EXERCISE AIM |
Write out the entries, please, from the line containing "редыгровую тренировку." through their final line, exactly and with nothing else.

DATASET RECORDS |
'''

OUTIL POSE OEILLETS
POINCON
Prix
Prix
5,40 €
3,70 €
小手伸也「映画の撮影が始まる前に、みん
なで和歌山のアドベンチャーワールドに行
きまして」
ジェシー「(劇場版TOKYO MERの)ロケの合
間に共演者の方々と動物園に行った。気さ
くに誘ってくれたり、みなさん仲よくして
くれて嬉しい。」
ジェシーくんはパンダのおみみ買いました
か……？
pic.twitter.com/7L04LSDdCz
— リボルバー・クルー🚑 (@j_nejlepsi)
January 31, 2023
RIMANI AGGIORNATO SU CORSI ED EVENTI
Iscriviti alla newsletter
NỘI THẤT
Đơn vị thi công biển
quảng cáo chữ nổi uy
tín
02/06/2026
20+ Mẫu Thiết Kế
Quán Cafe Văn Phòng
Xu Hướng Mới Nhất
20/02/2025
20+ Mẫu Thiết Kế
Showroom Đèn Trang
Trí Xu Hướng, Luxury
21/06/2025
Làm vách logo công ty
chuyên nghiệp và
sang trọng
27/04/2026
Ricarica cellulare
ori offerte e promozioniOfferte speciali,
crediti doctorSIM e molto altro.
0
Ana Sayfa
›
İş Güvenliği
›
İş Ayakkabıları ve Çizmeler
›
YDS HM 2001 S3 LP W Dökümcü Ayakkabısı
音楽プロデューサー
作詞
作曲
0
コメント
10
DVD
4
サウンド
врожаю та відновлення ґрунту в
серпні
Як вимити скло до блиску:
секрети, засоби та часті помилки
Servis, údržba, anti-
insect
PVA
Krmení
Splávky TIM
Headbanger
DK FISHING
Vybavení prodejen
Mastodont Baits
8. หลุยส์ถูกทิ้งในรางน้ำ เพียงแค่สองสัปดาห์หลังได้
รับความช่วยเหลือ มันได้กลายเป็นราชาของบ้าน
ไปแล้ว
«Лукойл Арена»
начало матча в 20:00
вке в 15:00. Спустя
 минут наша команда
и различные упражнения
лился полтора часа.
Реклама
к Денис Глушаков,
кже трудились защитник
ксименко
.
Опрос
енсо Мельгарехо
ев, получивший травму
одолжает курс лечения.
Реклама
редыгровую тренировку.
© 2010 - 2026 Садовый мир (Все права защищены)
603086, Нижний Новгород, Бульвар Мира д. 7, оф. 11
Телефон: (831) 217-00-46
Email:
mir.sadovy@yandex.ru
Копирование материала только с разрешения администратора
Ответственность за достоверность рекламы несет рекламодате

'''

WRITTEN REPLY |
редыгровую тренировку.
© 2010 - 2026 Садовый мир (Все права защищены)
603086, Нижний Новгород, Бульвар Мира д. 7, оф. 11
Телефон: (831) 217-00-46
Email:
mir.sadovy@yandex.ru
Копирование материала только с разрешения администратора
Ответственность за достоверность рекламы несет рекламодате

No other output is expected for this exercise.